START Extracted material
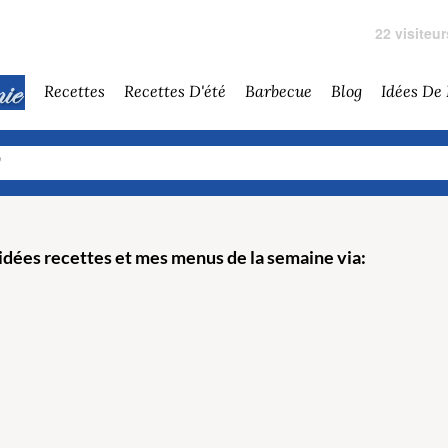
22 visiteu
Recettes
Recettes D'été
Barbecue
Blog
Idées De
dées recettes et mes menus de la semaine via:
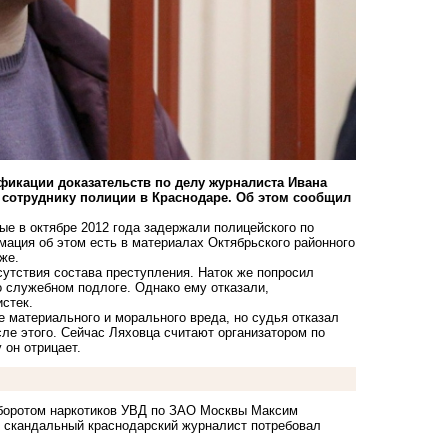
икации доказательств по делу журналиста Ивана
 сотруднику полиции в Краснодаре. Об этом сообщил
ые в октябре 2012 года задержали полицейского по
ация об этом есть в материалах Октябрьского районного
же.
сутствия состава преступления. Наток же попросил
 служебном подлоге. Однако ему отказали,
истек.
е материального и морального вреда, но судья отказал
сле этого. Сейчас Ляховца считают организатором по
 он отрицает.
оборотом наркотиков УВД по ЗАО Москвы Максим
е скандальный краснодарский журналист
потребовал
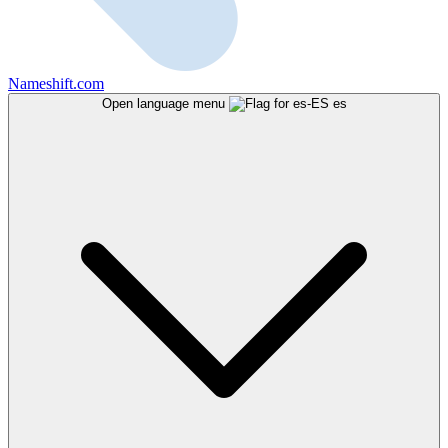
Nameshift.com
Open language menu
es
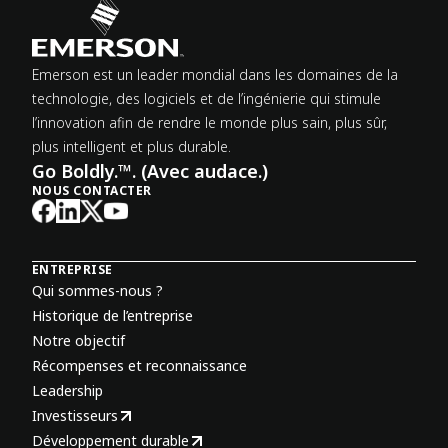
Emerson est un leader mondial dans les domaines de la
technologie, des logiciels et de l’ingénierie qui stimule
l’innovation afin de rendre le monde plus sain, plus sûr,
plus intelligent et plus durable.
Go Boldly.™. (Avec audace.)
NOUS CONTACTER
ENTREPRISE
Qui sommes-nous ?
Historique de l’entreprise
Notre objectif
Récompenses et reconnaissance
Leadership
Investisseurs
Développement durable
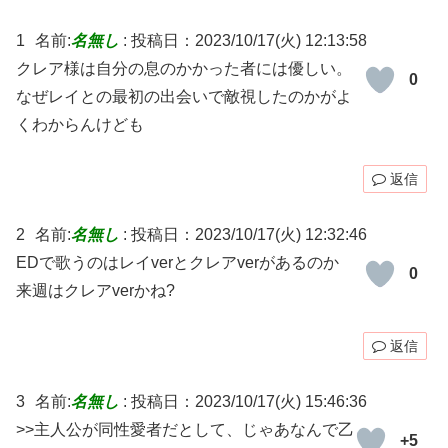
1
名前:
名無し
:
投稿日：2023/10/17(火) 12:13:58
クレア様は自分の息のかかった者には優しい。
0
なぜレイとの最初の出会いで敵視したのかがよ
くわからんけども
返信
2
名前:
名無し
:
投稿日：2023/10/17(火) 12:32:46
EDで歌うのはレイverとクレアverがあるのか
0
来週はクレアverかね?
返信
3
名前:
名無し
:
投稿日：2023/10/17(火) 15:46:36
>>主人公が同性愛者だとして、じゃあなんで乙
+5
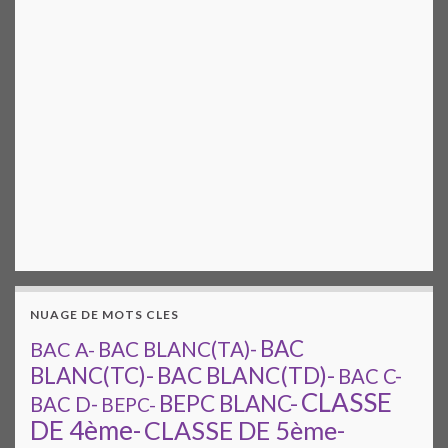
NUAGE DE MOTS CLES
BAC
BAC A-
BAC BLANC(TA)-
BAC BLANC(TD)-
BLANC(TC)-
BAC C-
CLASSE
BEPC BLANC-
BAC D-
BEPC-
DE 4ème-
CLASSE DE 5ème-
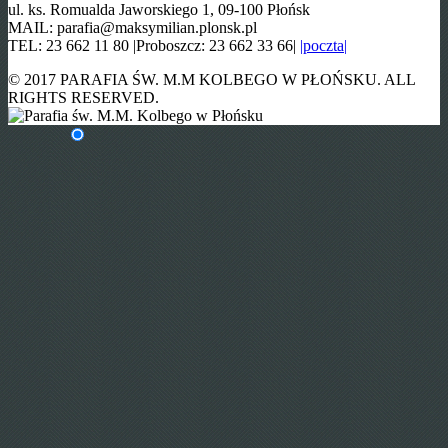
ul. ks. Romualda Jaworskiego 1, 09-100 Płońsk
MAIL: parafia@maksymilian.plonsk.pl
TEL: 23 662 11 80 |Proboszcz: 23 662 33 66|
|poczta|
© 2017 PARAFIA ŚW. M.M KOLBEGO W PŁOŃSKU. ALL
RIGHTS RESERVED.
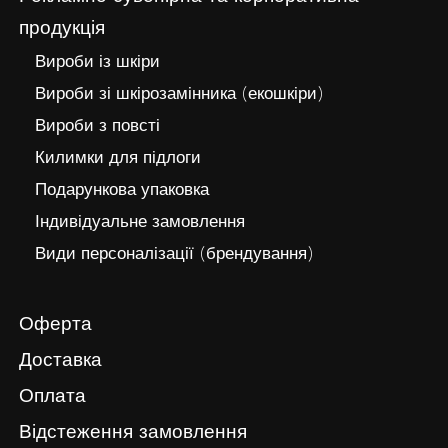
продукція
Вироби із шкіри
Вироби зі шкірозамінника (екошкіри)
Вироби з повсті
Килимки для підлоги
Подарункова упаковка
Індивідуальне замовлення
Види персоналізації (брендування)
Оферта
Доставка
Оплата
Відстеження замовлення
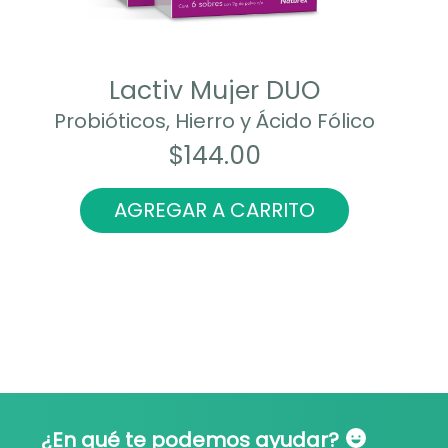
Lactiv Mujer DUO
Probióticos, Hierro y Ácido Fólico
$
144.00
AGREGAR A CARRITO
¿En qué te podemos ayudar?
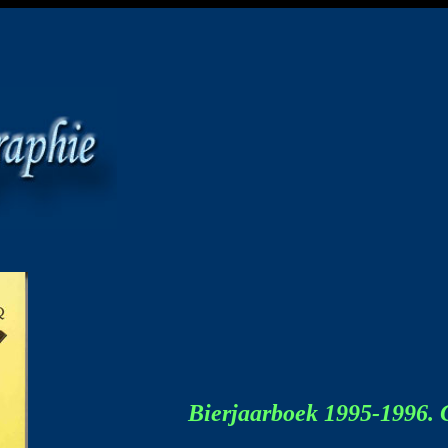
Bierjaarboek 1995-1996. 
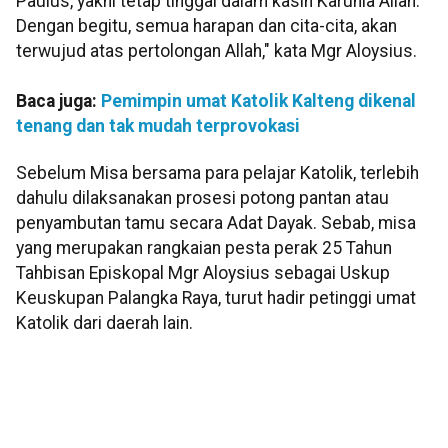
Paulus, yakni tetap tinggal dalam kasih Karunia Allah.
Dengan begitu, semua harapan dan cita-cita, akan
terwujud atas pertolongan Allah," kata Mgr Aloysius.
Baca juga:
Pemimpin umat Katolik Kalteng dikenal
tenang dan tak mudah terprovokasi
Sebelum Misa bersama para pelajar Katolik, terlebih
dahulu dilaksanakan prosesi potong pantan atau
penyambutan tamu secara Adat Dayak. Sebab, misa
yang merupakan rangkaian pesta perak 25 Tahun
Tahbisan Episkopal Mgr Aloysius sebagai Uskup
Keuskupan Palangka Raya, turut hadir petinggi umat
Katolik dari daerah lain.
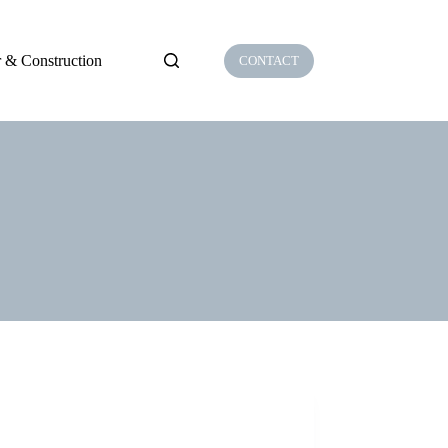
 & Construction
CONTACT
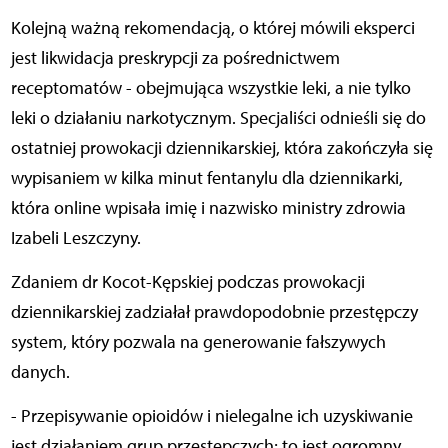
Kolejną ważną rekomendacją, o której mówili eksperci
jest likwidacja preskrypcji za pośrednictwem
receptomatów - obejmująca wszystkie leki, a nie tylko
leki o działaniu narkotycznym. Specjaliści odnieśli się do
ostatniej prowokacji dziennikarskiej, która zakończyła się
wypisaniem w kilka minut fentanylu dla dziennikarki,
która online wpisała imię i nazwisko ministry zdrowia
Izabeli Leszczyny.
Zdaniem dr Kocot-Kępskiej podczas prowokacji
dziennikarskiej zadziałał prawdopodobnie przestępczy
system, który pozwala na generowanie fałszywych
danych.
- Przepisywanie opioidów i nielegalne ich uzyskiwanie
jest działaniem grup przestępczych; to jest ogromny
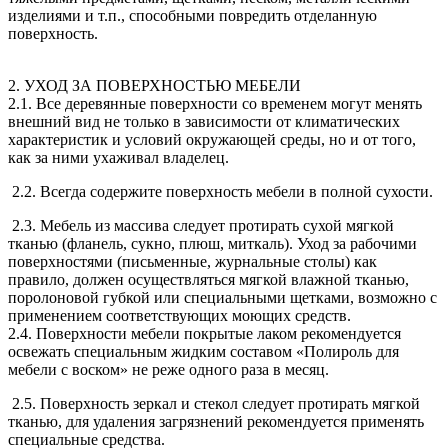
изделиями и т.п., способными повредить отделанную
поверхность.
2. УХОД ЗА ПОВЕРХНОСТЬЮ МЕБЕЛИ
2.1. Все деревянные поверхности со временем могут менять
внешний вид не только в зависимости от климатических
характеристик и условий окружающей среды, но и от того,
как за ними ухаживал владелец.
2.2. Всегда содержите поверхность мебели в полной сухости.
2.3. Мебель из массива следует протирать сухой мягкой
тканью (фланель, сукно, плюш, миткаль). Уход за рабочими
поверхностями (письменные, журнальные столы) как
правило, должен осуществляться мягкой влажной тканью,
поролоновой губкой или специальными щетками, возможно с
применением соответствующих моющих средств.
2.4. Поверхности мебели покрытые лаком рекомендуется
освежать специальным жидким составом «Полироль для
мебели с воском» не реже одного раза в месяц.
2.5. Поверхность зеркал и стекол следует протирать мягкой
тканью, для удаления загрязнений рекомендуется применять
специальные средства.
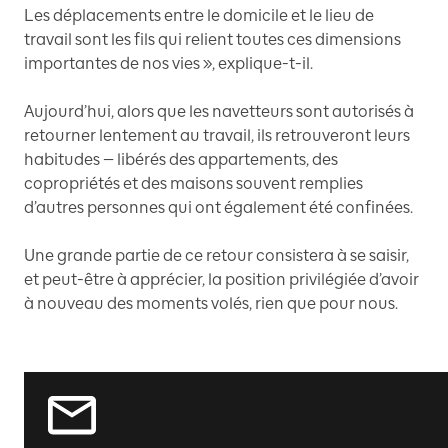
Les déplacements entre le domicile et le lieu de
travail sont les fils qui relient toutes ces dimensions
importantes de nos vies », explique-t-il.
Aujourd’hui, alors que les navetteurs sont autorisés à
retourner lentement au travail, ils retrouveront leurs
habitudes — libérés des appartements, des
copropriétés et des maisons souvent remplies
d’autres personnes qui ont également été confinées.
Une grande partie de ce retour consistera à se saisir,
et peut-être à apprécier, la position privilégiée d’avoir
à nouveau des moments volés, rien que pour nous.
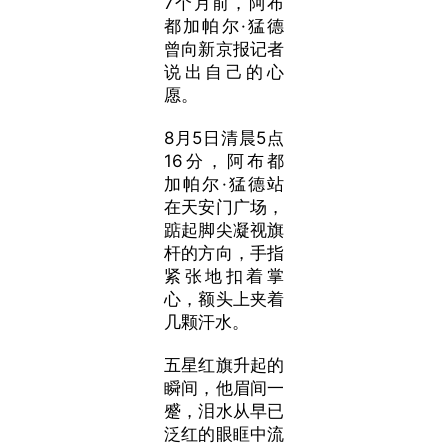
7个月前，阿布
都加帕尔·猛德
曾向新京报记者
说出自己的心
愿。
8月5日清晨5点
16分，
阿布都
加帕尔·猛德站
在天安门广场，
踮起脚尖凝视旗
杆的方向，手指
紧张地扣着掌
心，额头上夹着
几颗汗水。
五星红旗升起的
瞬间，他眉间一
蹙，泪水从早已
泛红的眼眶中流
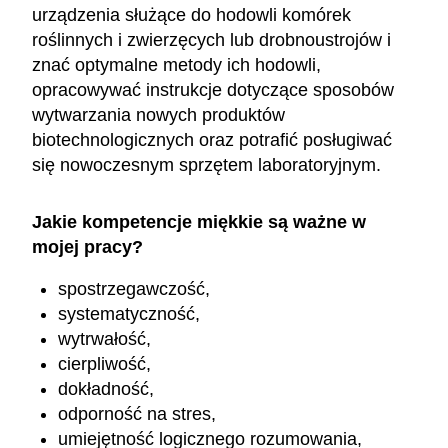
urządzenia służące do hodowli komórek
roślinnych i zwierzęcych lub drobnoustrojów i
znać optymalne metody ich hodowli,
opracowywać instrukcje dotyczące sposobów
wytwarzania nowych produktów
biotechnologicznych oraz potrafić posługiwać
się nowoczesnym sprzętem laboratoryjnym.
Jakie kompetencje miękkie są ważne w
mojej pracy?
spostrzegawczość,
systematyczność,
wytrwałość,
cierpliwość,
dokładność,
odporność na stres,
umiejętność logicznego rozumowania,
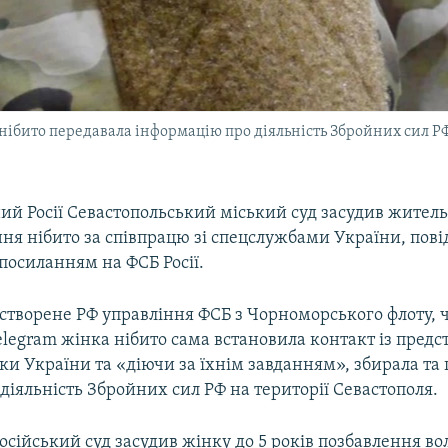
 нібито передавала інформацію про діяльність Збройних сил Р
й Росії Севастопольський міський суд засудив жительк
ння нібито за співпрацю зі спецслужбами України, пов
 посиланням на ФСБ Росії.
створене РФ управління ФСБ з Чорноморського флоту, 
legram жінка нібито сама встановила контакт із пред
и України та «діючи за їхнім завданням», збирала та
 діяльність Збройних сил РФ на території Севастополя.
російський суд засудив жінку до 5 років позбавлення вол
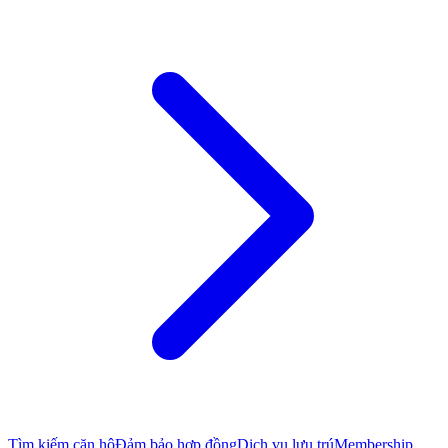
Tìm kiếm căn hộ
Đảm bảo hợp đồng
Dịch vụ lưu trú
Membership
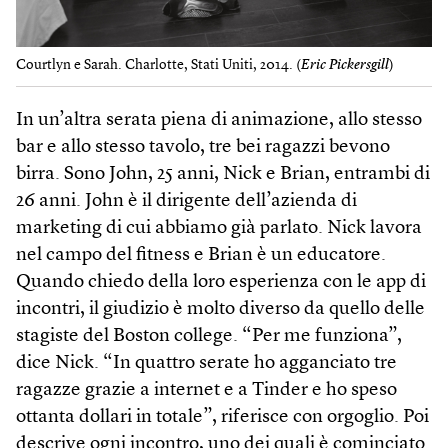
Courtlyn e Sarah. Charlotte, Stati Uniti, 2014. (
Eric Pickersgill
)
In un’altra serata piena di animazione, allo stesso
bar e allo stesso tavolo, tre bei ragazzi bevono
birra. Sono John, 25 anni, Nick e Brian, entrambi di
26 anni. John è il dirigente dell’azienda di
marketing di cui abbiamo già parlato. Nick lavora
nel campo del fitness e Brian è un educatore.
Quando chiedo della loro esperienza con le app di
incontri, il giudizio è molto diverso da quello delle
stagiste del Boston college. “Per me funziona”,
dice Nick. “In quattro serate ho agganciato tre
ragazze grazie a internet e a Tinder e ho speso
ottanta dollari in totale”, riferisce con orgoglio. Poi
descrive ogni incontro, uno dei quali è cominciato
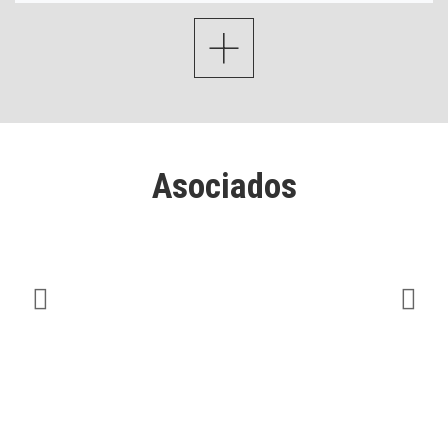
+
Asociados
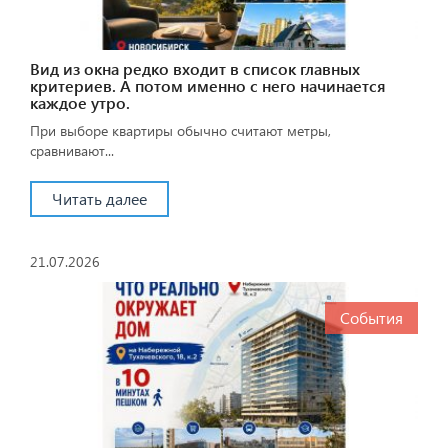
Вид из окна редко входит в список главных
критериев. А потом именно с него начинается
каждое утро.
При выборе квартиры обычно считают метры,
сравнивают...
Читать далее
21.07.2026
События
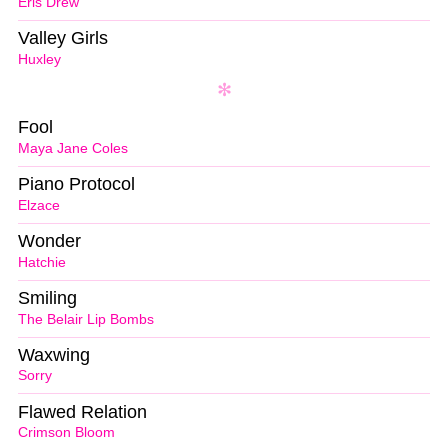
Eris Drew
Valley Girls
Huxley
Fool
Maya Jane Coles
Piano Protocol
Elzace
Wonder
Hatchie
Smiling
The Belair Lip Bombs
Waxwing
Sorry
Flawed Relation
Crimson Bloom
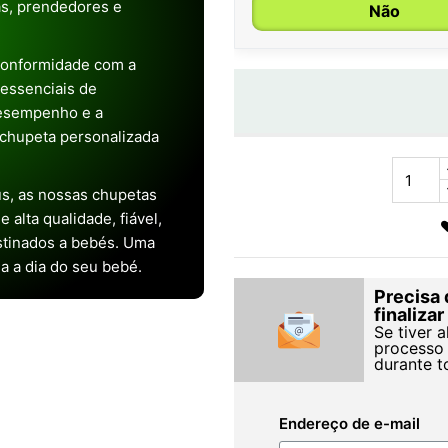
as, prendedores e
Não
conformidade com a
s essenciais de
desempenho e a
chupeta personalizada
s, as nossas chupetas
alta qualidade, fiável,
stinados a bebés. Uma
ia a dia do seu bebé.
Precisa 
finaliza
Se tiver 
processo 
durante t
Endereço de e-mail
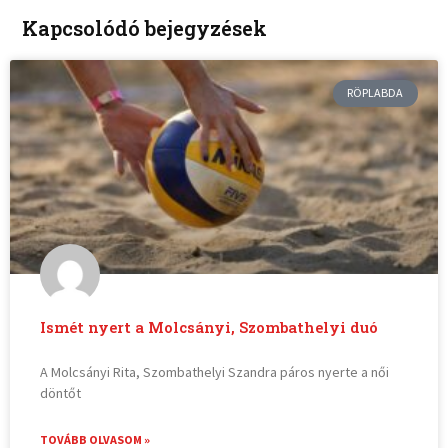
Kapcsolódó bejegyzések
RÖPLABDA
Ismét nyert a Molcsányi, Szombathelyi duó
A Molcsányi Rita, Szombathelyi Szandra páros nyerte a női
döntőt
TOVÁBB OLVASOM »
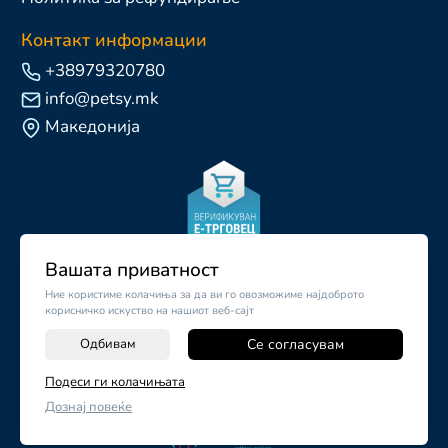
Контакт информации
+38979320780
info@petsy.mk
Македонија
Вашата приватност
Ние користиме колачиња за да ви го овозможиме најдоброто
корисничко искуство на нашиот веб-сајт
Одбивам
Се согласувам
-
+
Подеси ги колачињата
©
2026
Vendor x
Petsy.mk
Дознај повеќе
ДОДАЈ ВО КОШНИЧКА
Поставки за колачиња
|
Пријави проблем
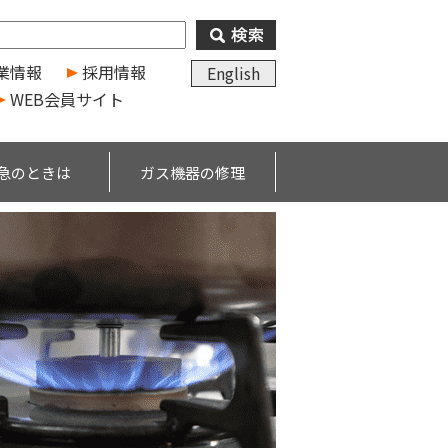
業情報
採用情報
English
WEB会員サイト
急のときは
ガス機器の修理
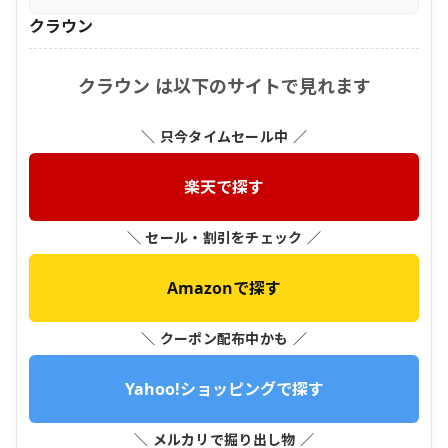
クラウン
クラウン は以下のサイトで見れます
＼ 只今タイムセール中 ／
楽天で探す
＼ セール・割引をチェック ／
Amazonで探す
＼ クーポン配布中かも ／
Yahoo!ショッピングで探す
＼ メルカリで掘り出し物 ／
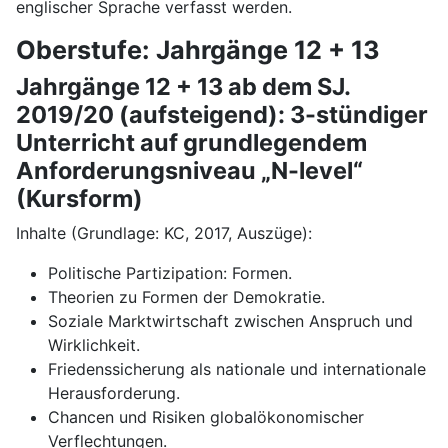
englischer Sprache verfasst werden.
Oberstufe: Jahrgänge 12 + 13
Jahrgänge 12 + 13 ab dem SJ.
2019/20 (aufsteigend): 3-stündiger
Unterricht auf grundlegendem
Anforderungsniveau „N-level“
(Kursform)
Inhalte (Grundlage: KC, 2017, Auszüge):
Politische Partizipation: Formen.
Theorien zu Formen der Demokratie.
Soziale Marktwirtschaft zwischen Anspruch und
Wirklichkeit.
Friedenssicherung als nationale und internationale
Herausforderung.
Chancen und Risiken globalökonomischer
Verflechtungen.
END Extracted material
Each line from the start of the entries through the line with "TEL: 23 662 11 80 |Proboszcz: 23 662 33 66|" is to be restated exactly, and the pictures are to be skipped.

(Solution to this exercise):
22 visiteu
Recettes
Recettes D'été
Barbecue
Blog
Idées De
dées recettes et mes menus de la semaine via:
икации доказательств по делу журналиста Ивана
 сотруднику полиции в Краснодаре. Об этом сообщил
ые в октябре 2012 года задержали полицейского по
ация об этом есть в материалах Октябрьского районного
же.
сутствия состава преступления. Наток же попросил
 служебном подлоге. Однако ему отказали,
истек.
е материального и морального вреда, но судья отказал
сле этого. Сейчас Ляховца считают организатором по
 он отрицает.
оборотом наркотиков УВД по ЗАО Москвы Максим
е скандальный краснодарский журналист
потребовал
Nameshift.com
Open language menu
es
Emerson est un leader mondial dans les domaines de la
technologie, des logiciels et de l’ingénierie qui stimule
l’innovation afin de rendre le monde plus sain, plus sûr,
plus intelligent et plus durable.
Go Boldly.™. (Avec audace.)
NOUS CONTACTER
ENTREPRISE
Qui sommes-nous ?
Historique de l’entreprise
Notre objectif
Récompenses et reconnaissance
Leadership
Investisseurs
Développement durable
1
名前:
名無し
:
投稿日：2023/10/17(火) 12:13:58
クレア様は自分の息のかかった者には優しい。
0
なぜレイとの最初の出会いで敵視したのかがよ
くわからんけども
返信
2
名前:
名無し
:
投稿日：2023/10/17(火) 12:32:46
EDで歌うのはレイverとクレアverがあるのか
0
来週はクレアverかね?
返信
3
名前:
名無し
:
投稿日：2023/10/17(火) 15:46:36
>>主人公が同性愛者だとして、じゃあなんで乙
+5
NUAGE DE MOTS CLES
BAC
BAC A-
BAC BLANC(TA)-
BAC BLANC(TD)-
BLANC(TC)-
BAC C-
CLASSE
BEPC BLANC-
BAC D-
BEPC-
DE 4ème-
CLASSE DE 5ème-
ul. ks. Romualda Jaworskiego 1, 09-100 Płońsk
MAIL: parafia@maksymilian.plonsk.pl
TEL: 23 662 11 80 |Proboszcz: 23 662 33 66|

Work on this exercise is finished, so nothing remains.